Central courtyard looking up
Around the courtyard
There is some Arabic calligraphy on the wall here which Said told us was in an ancient script, and which I have seen described as graffiti in some sources.
Said pointing out the writing on the wall
On this floor we visited the courtroom where the imam would pronounce sentence on those accused of crimes. In one corner is a separate tiny exit, no bigger than a window, for those pronounced guilty, from where they would be taken to the prison cells on the ground floor (one for men, one for women), while the innocent could leave by the same door through which they entered. Furnishings here and throughout are limited to rugs, cushions and a few storage chests, as is traditional in Arabic culture.
- the small exit door is at the far end, in the centre of the photo
Next to the courtroom is a series of dining rooms which like several others retain their original beautiful ceilings, as does the conference room also on this floor. My photos of these ceilings weren’t too successful, but fortunately I made a better job of it in later rooms! One of these rooms would be set aside for women to dine, one for the imam and his inner circle, and one for the remaining men.
Next to the conference room Said showed us a small room which was designed as a horse stall – yes, on the first floor! No horse actually lived here however – it was used as a waiting area for the imam’s horse when he had called for it to be saddled but was not yet ready to leave. A special set of shallow steps enabled the horse to be led up here.
From here we climbed a flight of stairs which skipped the second floor (as I mentioned, the rooms don’t all connect on this level, and besides, Said was saving the best till last!) to emerge on to the roof. From here we had views towards the small town and the mountains beyond.
The view from the roof
There is a room here which served as a mosque and another as a madrassa or Quran school. Here I did manage to capture the beautiful ceilings!
Entrance to the mosque
Mosque ceiling, and view from a window
View from the madrassa , and its ceiling
Chris climbed higher, on to the roof of the mosque which served as a lookout, while I stayed below taking photos.
Battlements of Jabrin Castle
- Chris is in the light shirt, towards the left side of the photo
We then descended to the floor we had skipped, the second floor, to see the most ornate rooms, those of the imam’s private suite.
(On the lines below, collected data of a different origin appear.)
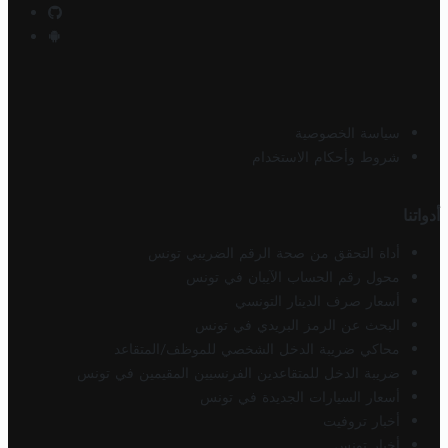
سياسة الخصوصية
شروط وأحكام الاستخدام
أدواتنا
أداة التحقق من صحة الرقم الضريبي تونس
محول رقم الحساب الآيبان في تونس
أسعار صرف الدينار التونسي
البحث عن الرمز البريدي في تونس
محاكي ضريبة الدخل الشخصي للموظف/المتقاعد
ضريبة الدخل للمتقاعدين الفرنسيين المقيمين في تونس
أسعار السيارات الجديدة في تونس
أخبار تروفيت
أخبار تونس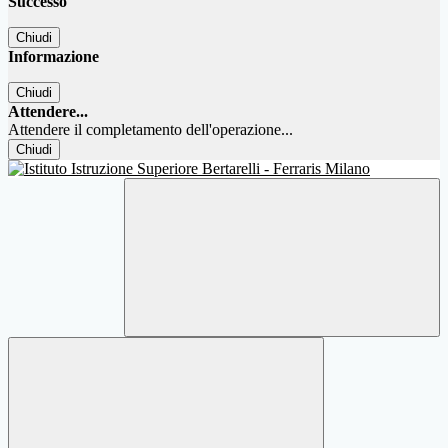
Successo
Chiudi
Informazione
Chiudi
Attendere...
Attendere il completamento dell'operazione...
Chiudi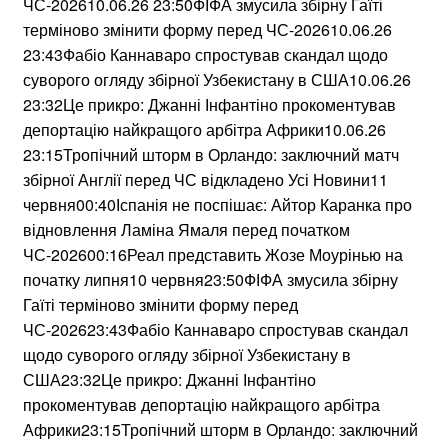
ЧС-202610.06.26 23:50ФІФА змусила збірну Гаїті
терміново змінити форму перед ЧС-202610.06.26
23:43Фабіо Каннаваро спростував скандал щодо
суворого огляду збірної Узбекистану в США10.06.26
23:32Це прикро: Джанні Інфантіно прокоментував
депортацію найкращого арбітра Африки10.06.26
23:15Тропічний шторм в Орландо: заключний матч
збірної Англії перед ЧС відкладено Усі Новини11
червня00:40Іспанія не поспішає: Айтор Каранка про
відновлення Ламіна Ямаля перед початком
ЧС-202600:16Реал представить Жозе Моурінью на
початку липня10 червня23:50ФІФА змусила збірну
Гаїті терміново змінити форму перед
ЧС-202623:43Фабіо Каннаваро спростував скандал
щодо суворого огляду збірної Узбекистану в
США23:32Це прикро: Джанні Інфантіно
прокоментував депортацію найкращого арбітра
Африки23:15Тропічний шторм в Орландо: заключний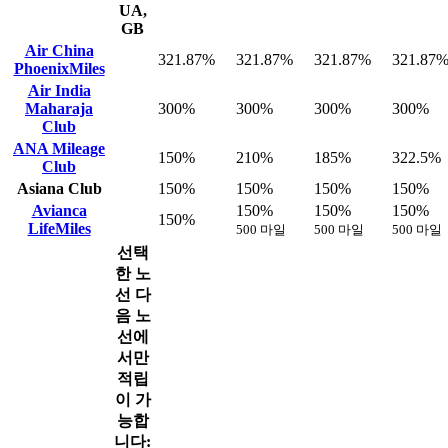
UA,
GB
Air China
321.87%
321.87%
321.87%
321.87
PhoenixMiles
Air India
Maharaja
300%
300%
300%
300%
Club
ANA Mileage
150%
210%
185%
322.5%
Club
Asiana Club
150%
150%
150%
150%
Avianca
150%
150%
150%
150%
LifeMiles
500 마일
500 마일
500 마일
선택
한 노
선
다
음 노
선에
서만
적립
이 가
능합
니다: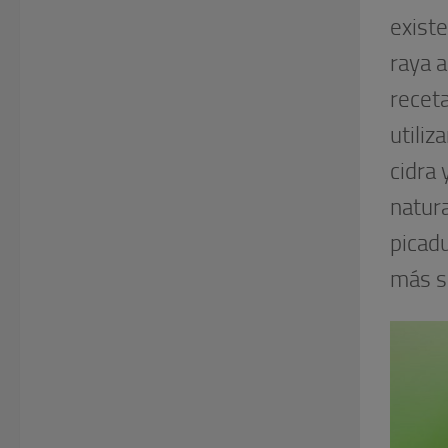
exist
raya a
receta
utili
cidra 
natura
picad
más s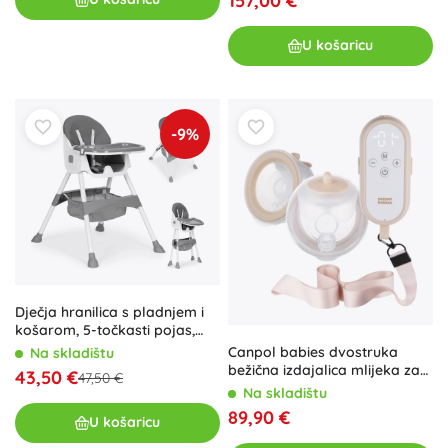
157,00 €
U košaricu
-9%
Dječja hranilica s pladnjem i
košarom, 5-točkasti pojas,
ECOTOYS – Siva
Canpol babies dvostruka
Na skladištu
bežična izdajalica mlijeka za
43,50 €
47,50 €
grudnjak MilkShell
Na skladištu
89,90 €
U košaricu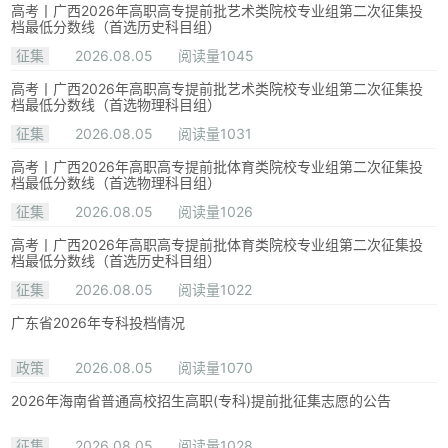
高考丨广西2026年高职高专提前批艺术类院校专业组第二次征集投
档最低分数线（首选历史科目组）
征集
2026.08.05
阅读量1045
高考丨广西2026年高职高专提前批艺术类院校专业组第二次征集投
档最低分数线（首选物理科目组）
征集
2026.08.05
阅读量1031
高考丨广西2026年高职高专提前批体育类院校专业组第二次征集投
档最低分数线（首选物理科目组）
征集
2026.08.05
阅读量1026
高考丨广西2026年高职高专提前批体育类院校专业组第二次征集投
档最低分数线（首选历史科目组）
征集
2026.08.05
阅读量1022
广东省2026年专科投档情况
政策
2026.08.05
阅读量1070
2026年海南省普通高校招生高职(专科)提前批征集志愿的公告
征集
2026.08.05
阅读量1028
These included the Whispering Room, so-called because it was here that the imam would withdraw to confer with his closest advisers, speaking softly so that no one outside could hear their deliberations, before making his pronouncements on the rights and wrongs of a case brought before him.
In the Whispering Room
The most famous room in the castle is on this floor, the Sun and Moon Room. This is where the imam would receive his most important guests. The ceiling is painted to look like Allah’s eye watching from above. The room takes its name from the 14 windows set in two rows, half of them facing the sun and half the moon. Thus the room always had light, either from the sun or from the moon.
The ceiling of the Sun and Moon Room
From here a short corridor with an ornately carved barrel ceiling leads to the women’s suite of rooms.
Carved calligraphy in the corridor
The Women's Room
We returned to ground level down the staircase which provided direct access to the imam’s rooms and suites, which is decorated on both walls and ceiling with paintings and motifs. The verses of the Quran were intended to be recited by any visitor before visiting the imam. One of the wooden steps is deliberately wonky in order to make a noise when anyone steps on it, so that no intruder could take the imam by surprise.
The stairwell, with carving detail
Leaving Jabrin our next stop was in Bahla where Said drove up to a point overlooking the town and fort. This fort is the only one in Oman to be UNESCO listed and has only fairly recently (2012) reopened after extensive restoration. Online sources tell me that there are as yet no real facilities for visitors in terms of labelling, exhibits or audio guide, which is possibly why a visit wasn’t included on our itinerary. A shame though, as I think it would have made an interesting contrast to Jabrin and Nizwa, having been built at an earlier time when gunpowder had not yet been introduced to the region. From what I have read it is a rabbit warren of a structure, built into the contours of the rocky mountain on which it is perched.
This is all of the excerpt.